Task directions:
Reading the records below, find how many lines include the word "WordPress" and give that number alone.

§

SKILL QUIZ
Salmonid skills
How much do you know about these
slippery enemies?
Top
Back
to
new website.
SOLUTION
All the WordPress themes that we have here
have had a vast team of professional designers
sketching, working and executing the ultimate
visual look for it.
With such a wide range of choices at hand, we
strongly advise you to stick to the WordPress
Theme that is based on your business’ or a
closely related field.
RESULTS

§

Expected output:
2